Nancy Berliner, PhD, a historian of Chinese art and architecture, is the Wu Teng Senior Curator of Chinese Art at the Museum of Fine Arts in Boston. Her current exhibition at the MFA is “The Weng Family Collection of Paintings: Friends and Family,” highlights from the 2018 transformative gift of over 200 works of art from the most significant private collection of Chinese paintings in the U.S. Until 2012, she was the Curator of Chinese Art at the Peabody Essex Museum, spearheading and curating the relocated Yin You Tang, a 200-year old rural Chinese house. Serving as the long-term interpretive and curatorial advisor to the World Monuments Fund for the Qianlong Garden conservation project in the Forbidden City in Beijing, she curated the exhibition The Emperor’s Private Life Paradise: Treasures from the Forbidden City with objects from the garden and authored the accompanying catalogue. Dr. Berliner completed her undergraduate and graduate studies at Harvard University, and did additional studies at the Central Academy of Fine Art in Beijing.
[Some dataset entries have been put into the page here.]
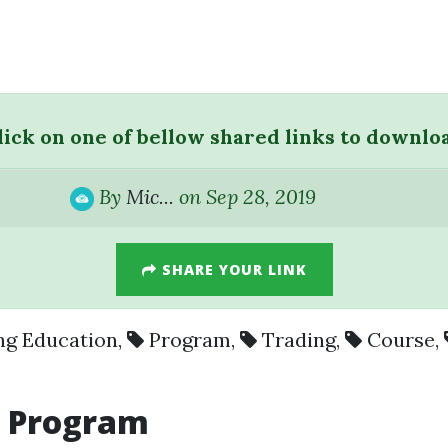
lick on one of bellow shared links to downlo
By
Mic...
on Sep 28, 2019
SHARE YOUR LINK
ng Education
,
Program
,
Trading
,
Course
,
y
Program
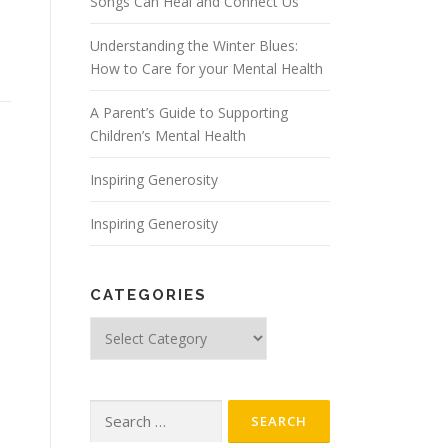
Songs Can Heal and Connect Us
Understanding the Winter Blues:
How to Care for your Mental Health
A Parent’s Guide to Supporting
Children’s Mental Health
Inspiring Generosity
Inspiring Generosity
CATEGORIES
Categories
Search for:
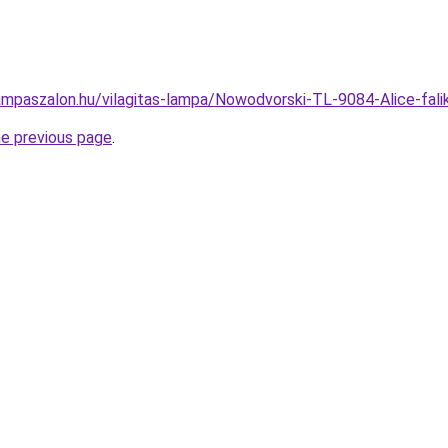
ampaszalon.hu/vilagitas-lampa/Nowodvorski-TL-9084-Alice-f
he previous page
.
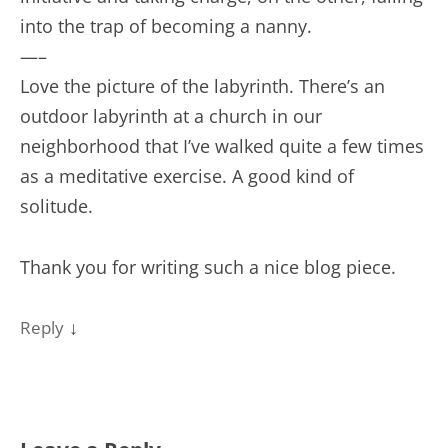
into the trap of becoming a nanny.
—–
Love the picture of the labyrinth. There’s an
outdoor labyrinth at a church in our
neighborhood that I’ve walked quite a few times
as a meditative exercise. A good kind of
solitude.
Thank you for writing such a nice blog piece.
↓
Reply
Mark Elliott is Vice Provost of International Affairs at Harvard University and the Mark Schwartz Professor of Chinese and Inner Asian History in the Department of East Asian Languages and Civilizations and in the Department of History in the Faculty of Arts and Sciences. Elliott is an authority on the last four centuries of Chinese history, in particular the Qing period (1636-1911). His first book, The Manchu Way: The Eight Banners and Ethnic Identity in Late Imperial China, is a pioneering study in the “New Qing History,” an approach emphasizing the imprint of Inner Asian traditions upon China’s last imperial state. He is also the author of Emperor Qianlong: Son of Heaven, Man of the World, and has published more than twenty-five scholarly articles. He serves on numerous editorial boards, and was for three years the director of the Fairbank Center of Chinese Studies. A graduate of Yale (BA 1981 summa cum laude, MA 1984), Elliott earned his PhD in History at the University of California, Berkeley. He taught at the University of California, Santa Barbara and at the University of Michigan before coming to Harvard in 2003.
Henry Tzu Ng served for 15 years as the Executive Vice President of World Monuments Fund (WMF) and created its Institutional Initiatives program that expanded WMF’s mission in emerging geographic and programmatic areas of interest.
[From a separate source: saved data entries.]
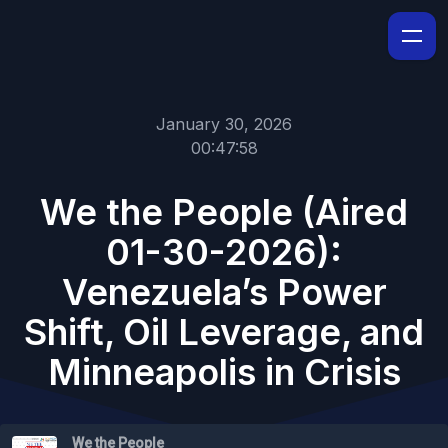
January 30, 2026
00:47:58
We the People (Aired
01-30-2026):
Venezuela’s Power
Shift, Oil Leverage, and
Minneapolis in Crisis
We the People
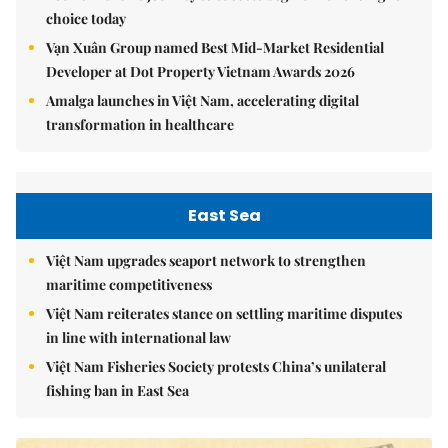
choice today
Vạn Xuân Group named Best Mid-Market Residential
Developer at Dot Property Vietnam Awards 2026
Amalga launches in Việt Nam, accelerating digital
transformation in healthcare
East Sea
Việt Nam upgrades seaport network to strengthen
maritime competitiveness
Việt Nam reiterates stance on settling maritime disputes
in line with international law
Việt Nam Fisheries Society protests China’s unilateral
fishing ban in East Sea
These initiatives included creating a presence for WMF in East Asia. In China, he launched national-level architectural conservation programs at Imperial, Vernacular and Buddhist sites, including at Shalu Temple, Tibet, and the 20-year master plan to conserve the long-dormant 18th-century Qianlong Garden in the Forbidden City. In Japan, he developed new programs addressing conservation challenges at medieval sites, vernacular sites, and Buddhist convents, as well as historic sites damaged in the March 2011 earthquake and tsunami in Tohoku. Other global initiatives focused on saving heritage sites-in-conflict, and endangered modern architecture.
Throughout his professional career, Ng, now retired, has implemented large-scale conservation field projects and advocacy programs embracing endangered local and global cultural heritage, and ranging from the ancient to the modern world.